Léa Vaysette - Alice Tourret
Reading the literature and internet resources on Medium and Towardsdatascience, we quickly understood that the most common and efficient way to do text generation was to build a long short-term memory Recurrent Neural Network (LSTM RNN). What are LSTM RNN and why are they so useful in the case of text generation ? We will first explain why we should use RNN in the case of sequential data, then we will detail the structure and limitations on RNN. Then, we will present quickly LSTM RNN and our current modelling choices.

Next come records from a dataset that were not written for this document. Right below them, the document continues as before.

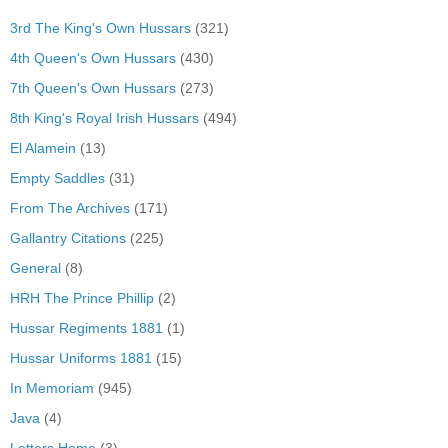
3rd The King's Own Hussars
(321)
4th Queen's Own Hussars
(430)
7th Queen's Own Hussars
(273)
8th King's Royal Irish Hussars
(494)
El Alamein
(13)
Empty Saddles
(31)
From The Archives
(171)
Gallantry Citations
(225)
General
(8)
HRH The Prince Phillip
(2)
Hussar Regiments 1881
(1)
Hussar Uniforms 1881
(15)
In Memoriam
(945)
Java
(4)
Letters Home
(3)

- Recurrent Neural Networks (RNN) and sequential data
Why should we use a RNN rather than a regular convolutionnal feed-forward neural network? This comes from the fact we are dealing with sequential data rather than fixed-point data. Let's first take an example to understand.
Let's say that we are aiming at predicting weather for the next day. The weather for the next day depends on multiple variables at the current day such as humidy percentage, wind intensity, brightness percentage... This would fit a convolutionnal feed-forward neural network (CNN). However, it is likely that weather conditions for the next day depend on weather conditions in the last few days and that this depency on time is one of the most important features of the model. Here using a CNN would mean making an independency assumption on all test observations at the day level while using an RNN enables to represent the time dependency.

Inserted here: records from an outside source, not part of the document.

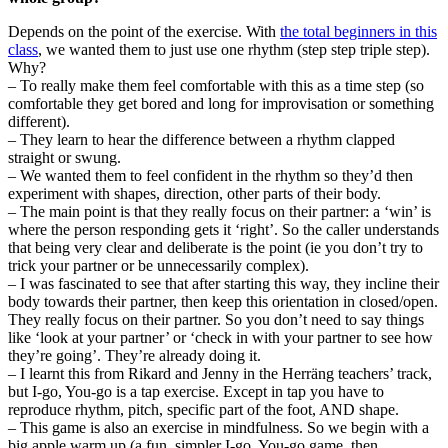
Depends on the point of the exercise. With
the total beginners in this
class
, we wanted them to just use one rhythm (step step triple step).
Why?
– To really make them feel comfortable with this as a time step (so
comfortable they get bored and long for improvisation or something
different).
– They learn to hear the difference between a rhythm clapped
straight or swung.
– We wanted them to feel confident in the rhythm so they’d then
experiment with shapes, direction, other parts of their body.
– The main point is that they really focus on their partner: a ‘win’ is
where the person responding gets it ‘right’. So the caller understands
that being very clear and deliberate is the point (ie you don’t try to
trick your partner or be unnecessarily complex).
– I was fascinated to see that after starting this way, they incline their
body towards their partner, then keep this orientation in closed/open.
They really focus on their partner. So you don’t need to say things
like ‘look at your partner’ or ‘check in with your partner to see how
they’re going’. They’re already doing it.
– I learnt this from Rikard and Jenny in the Herräng teachers’ track,
but I-go, You-go is a tap exercise. Except in tap you have to
reproduce rhythm, pitch, specific part of the foot, AND shape.
– This game is also an exercise in mindfulness. So we begin with a
big apple warm up (a fun, simpler I-go, You-go game, then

With textual data at the letter/word/sentence level, our data is actually sequential. With text generation, our goal is to predict n letter/word/sentence after an inputed string of text. For example, with n=1 at the word level:
- The structure and limitations of Recurrent Neural Networks (RNN)

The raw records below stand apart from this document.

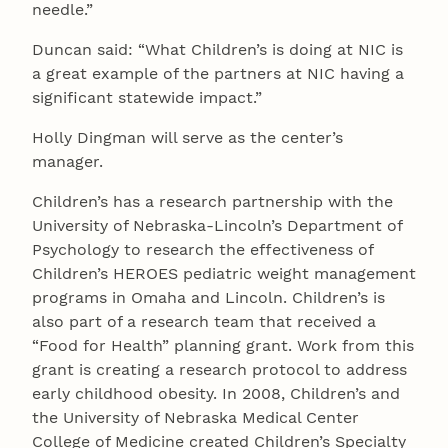
needle.”
Duncan said: “What Children’s is doing at NIC is
a great example of the partners at NIC having a
significant statewide impact.”
Holly Dingman will serve as the center’s
manager.
Children’s has a research partnership with the
University of Nebraska-Lincoln’s Department of
Psychology to research the effectiveness of
Children’s HEROES pediatric weight management
programs in Omaha and Lincoln. Children’s is
also part of a research team that received a
“Food for Health” planning grant. Work from this
grant is creating a research protocol to address
early childhood obesity. In 2008, Children’s and
the University of Nebraska Medical Center
College of Medicine created Children’s Specialty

Now that we have understood why we need to use a RNN, we will dwell on what is actually a RNN and how it makes it possible to take into account the time dependency. The following image explains in a simple manner the difference between an RNN and a CNN :
While the CNN is "feed-forward", the RNN instaures loops within the networks which allows the information to persist. This will allow the context to persist within the network. For more detailed insights on how RNN works, see article 1 from the bibliography.
However, RNN have one main limitation: there is a limit at how they can handle sequences. While RNN are good for remembering short sequences,they tend to "forget" the overall context of the sentence. For example, it will work quite well on short sentences such as "I want to eat ..." but will have trouble to predict for a long sentence. For text generation, we also need a model that is able to remember information from the past, ie. several sentences ago, which RNN cannot do.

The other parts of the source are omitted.